If you're planning to run this on a very large generator, you can turn get_subgroups() function into a generator by forgoing the result collection and doing yield group instead of result.append(group). That way you can call it in a loop as: for group in get_subgroups(30, broker, 4): and store the group in whatever structure you want.
UPDATE
If memory is not an issue, we can optimize (processing-wise) this even more by expanding the whole base (or brokers in your case) to fit the whole set:
def get_subgroups(groups, base, size, offset=1): # warning, heavy memory usage!
base *= -(-(offset * groups + size) // len(base))

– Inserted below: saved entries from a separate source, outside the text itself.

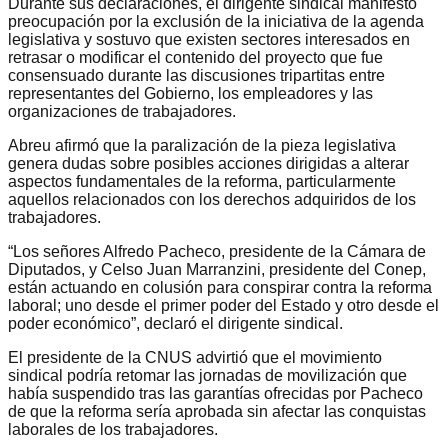
Durante sus declaraciones, el dirigente sindical manifestó
preocupación por la exclusión de la iniciativa de la agenda
legislativa y sostuvo que existen sectores interesados en
retrasar o modificar el contenido del proyecto que fue
consensuado durante las discusiones tripartitas entre
representantes del Gobierno, los empleadores y las
organizaciones de trabajadores.
Abreu afirmó que la paralización de la pieza legislativa
genera dudas sobre posibles acciones dirigidas a alterar
aspectos fundamentales de la reforma, particularmente
aquellos relacionados con los derechos adquiridos de los
trabajadores.
“Los señores Alfredo Pacheco, presidente de la Cámara de
Diputados, y Celso Juan Marranzini, presidente del Conep,
están actuando en colusión para conspirar contra la reforma
laboral; uno desde el primer poder del Estado y otro desde el
poder económico”, declaró el dirigente sindical.
El presidente de la CNUS advirtió que el movimiento
sindical podría retomar las jornadas de movilización que
había suspendido tras las garantías ofrecidas por Pacheco
de que la reforma sería aprobada sin afectar las conquistas
laborales de los trabajadores.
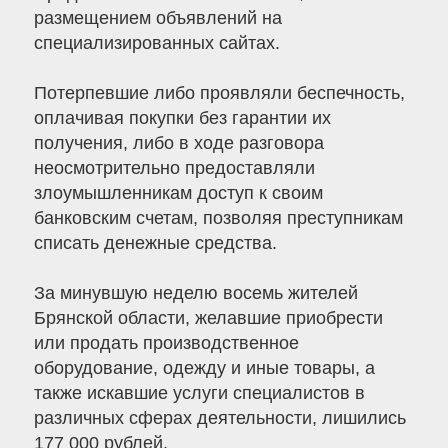
размещением объявлений на
специализированных сайтах.
Потерпевшие либо проявляли беспечность,
оплачивая покупки без гарантии их
получения, либо в ходе разговора
неосмотрительно предоставляли
злоумышленникам доступ к своим
банковским счетам, позволяя преступникам
списать денежные средства.
За минувшую неделю восемь жителей
Брянской области, желавшие приобрести
или продать производственное
оборудование, одежду и иные товары, а
также искавшие услуги специалистов в
различных сферах деятельности, лишились
177 000 рублей.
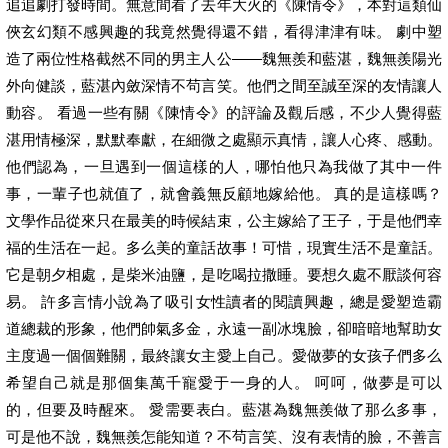
追追劇打發時間。無意間看了去年大火的《陳情令》，本對這類仙
俠玄幻類不感興趣的我竟然覺得還不錯，看得津津有味。 劇中塑
造了兩位性格截然不同的男主人公——魏無羨和藍湛，魏無羨陽光
外向健談，藍湛內斂深情不茍言笑。他們之間至誠至深的友情讓人
動容。 看過一些有關《陳情令》的評論及觀后感，不少人覺得藍
湛用情極深，默默奉獻，在細微之處顯示真情，讓人心疼、感動。
他們認為，一旦遇到一個這樣的人，哪怕他只為我做了其中一件
事，一輩子也就值了，就會義無反顧地嫁給他。 真的是這樣嗎？
文學作品從來只在最美的時候結束，公主嫁給了王子，于是他們幸
福的生活在一起。多么美的童話故事！可惜，現實生活不是童話。
它是朝夕相處，是柴米油鹽，是吃喝拉撒睡。要想久處不厭談何容
易。 許多言情小說為了吸引女性讀者的閱讀興趣，總是愛塑造霸
道總裁的形象，他們帥氣多金，永遠一副冰塊臉，卻暗暗地幫助女
主度過一個個難關，最終讓女主愛上自己。愛做夢的女孩子們多么
希望自己就是那個集萬千寵愛于一身的人。 呵呵，做夢是可以
的，但要及時醒來。 愛需要表白。藍湛為魏無羨做了那么多事，
可是他不說，魏無羨怎能知道？不茍言笑、沒有表情的臉，不善言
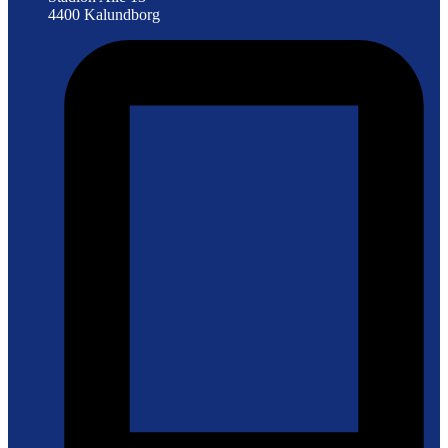
4400 Kalundborg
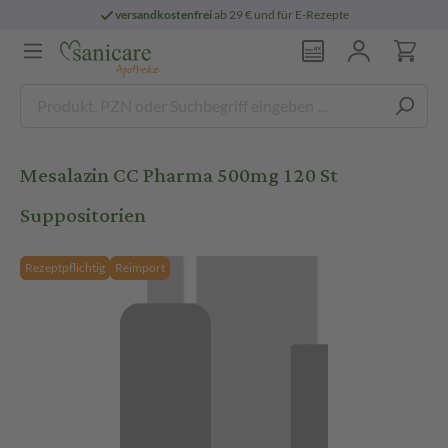
versandkostenfrei
ab 29 € und für E-Rezepte
Mesalazin CC Pharma 500mg 120 St
Suppositorien
Rezeptpflichtig
Reimport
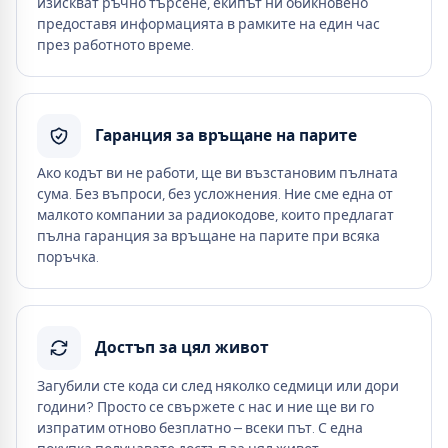
изискват ръчно търсене, екипът ни обикновено
предоставя информацията в рамките на един час
през работното време.
Гаранция за връщане на парите
Ако кодът ви не работи, ще ви възстановим пълната
сума. Без въпроси, без усложнения. Ние сме една от
малкото компании за радиокодове, които предлагат
пълна гаранция за връщане на парите при всяка
поръчка.
Достъп за цял живот
Загубили сте кода си след няколко седмици или дори
години? Просто се свържете с нас и ние ще ви го
изпратим отново безплатно – всеки път. С една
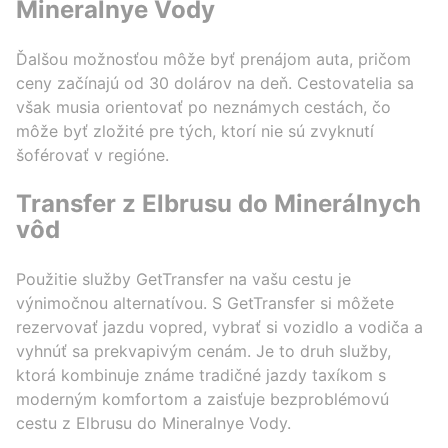
Mineralnye Vody
Ďalšou možnosťou môže byť prenájom auta, pričom
ceny začínajú od 30 dolárov na deň. Cestovatelia sa
však musia orientovať po neznámych cestách, čo
môže byť zložité pre tých, ktorí nie sú zvyknutí
šoférovať v regióne.
Transfer z Elbrusu do Minerálnych
vôd
Použitie služby GetTransfer na vašu cestu je
výnimočnou alternatívou. S GetTransfer si môžete
rezervovať jazdu vopred, vybrať si vozidlo a vodiča a
vyhnúť sa prekvapivým cenám. Je to druh služby,
ktorá kombinuje známe tradičné jazdy taxíkom s
moderným komfortom a zaisťuje bezproblémovú
cestu z Elbrusu do Mineralnye Vody.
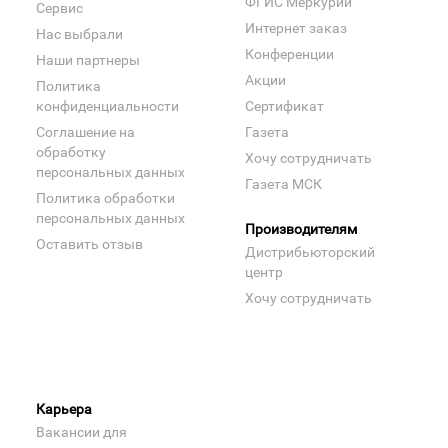
ФГИС Меркурий
Сервис
Интернет заказ
Нас выбрали
Конференции
Наши партнеры
Акции
Политика
конфиденциальности
Сертификат
Соглашение на
Газета
обработку
Хочу сотрудничать
персональных данных
Газета МСК
Политика обработки
персональных данных
Производителям
Оставить отзыв
Дистрибьюторский
центр
Хочу сотрудничать
Карьера
Вакансии для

result = [] # storage for our groups
current_offset = 0 # tracking current cycle offset
for i in range(groups): # use xrange() on Python 2.x instead
result.append(base[current_offset:current_offset+size])
current_offset += offset
return result
Or we can make it even faster with list comprehension if we don't need the ability to turn it into a generator:
def get_subgroups(groups, base, size, offset=1): # warning, heavy memory usage!
base *= -(-(offset * groups + size) // len(base))
return [base[i:i+size] for i in range(0, groups * offset, offset)]
# as previously mentioned, use xrange() on Python 2.x instead
This is a pretty cool problem, and I think I have a pretty cool solution:
items = [1, 2, 3, 4, 5]
[(items * 2)[x:x+4] for i in range(30) for x in [i % len(items)]]
which gives
[[1, 2, 3, 4],
[2, 3, 4, 5],
[3, 4, 5, 1],
[4, 5, 1, 2],
[5, 1, 2, 3],
[1, 2, 3, 4],
[2, 3, 4, 5],
[3, 4, 5, 1],
[4, 5, 1, 2],
[5, 1, 2, 3],
[1, 2, 3, 4],
[2, 3, 4, 5],
[3, 4, 5, 1],
[4, 5, 1, 2],
[5, 1, 2, 3],
[1, 2, 3, 4],
[2, 3, 4, 5],
[3, 4, 5, 1],
[4, 5, 1, 2],
[5, 1, 2, 3],
[1, 2, 3, 4],
[2, 3, 4, 5],
[3, 4, 5, 1],
[4, 5, 1, 2],
[5, 1, 2, 3],
[1, 2, 3, 4],
[2, 3, 4, 5],
[3, 4, 5, 1],
[4, 5, 1, 2],
[5, 1, 2, 3]]
What this is doing is taking your set of things and appending it to itself (items * 2 -> [1, 2, 3, 4, 5, 1, 2, 3 ,4, 5]), and then picking a starting place (x) by taking our loop iteration (i) and modulating it (probably not the right word) by the number of items we have (i in [x % len(items)]).